Characterizing Blunt Vs Blast Traumatic Brain Injury in Adult Mice

By Vivian Lallo, Neuroscience

Advisor: Shelby Cansler

Presentation ID: 243

Abstract: In 2019, the CDC reported 61,000 traumatic brain injury (TBI) related deaths, nearly 166 deaths per day with even more hospitalizations. Implications of TBI extend far beyond the current knowledge and understanding despite the often-debilitating effects and visual deficits seen. The purpose of this study was to characterize and compare two different animal models of traumatic brain injury (blunt head trauma and blast TBI) to determine common and divergent characteristics of these models. Blast TBI models injury from a pressure wave such as caused by an improvised explosive device (IED) most common in the special forces whereas blunt injury mimics what is commonly seen in car accidents, sports injuries, and falls.
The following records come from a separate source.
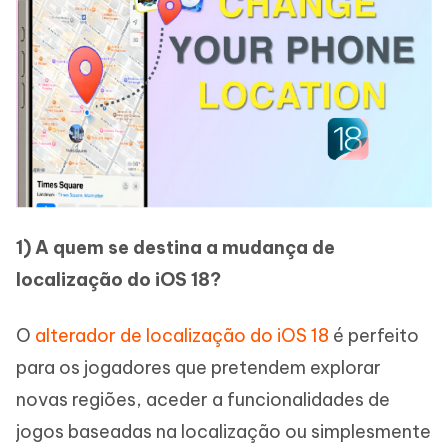
1) A quem se destina a mudança de
localização do iOS 18?
O
alterador de localização do iOS 18
é perfeito
para os jogadores que pretendem explorar
novas regiões, aceder a funcionalidades de
jogos baseadas na localização ou simplesmente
Blast and blunt injury were induced in adult male mice to observe and quantify visual deficits. Retinal ganglion cell loss and axonal degeneration in the optic tract, superior colliculus, and lateral geniculate nucleus were examined in an effort to trace injury outcomes throughout major vision-associated areas of the brain. Experimental groups included a control (sham) group, single blunt injury, single blast TBI, and repeat blast (second blast) TBI. Optokinetic responses, immunohistochemistry (myelin , histologic staining (Fluoro-jade) and western blots (GFAP and RBPMS) were performed and analyzed. Where a single blunt injury produces significant visual deficits a single blast injury appears to have less severe visual consequences. Visual deficits after repeat blasts are similar to a single blast. Single blast injury induces contralateral damage to right optic chiasm and tract whereas bilateral injury occurs from a single blunt.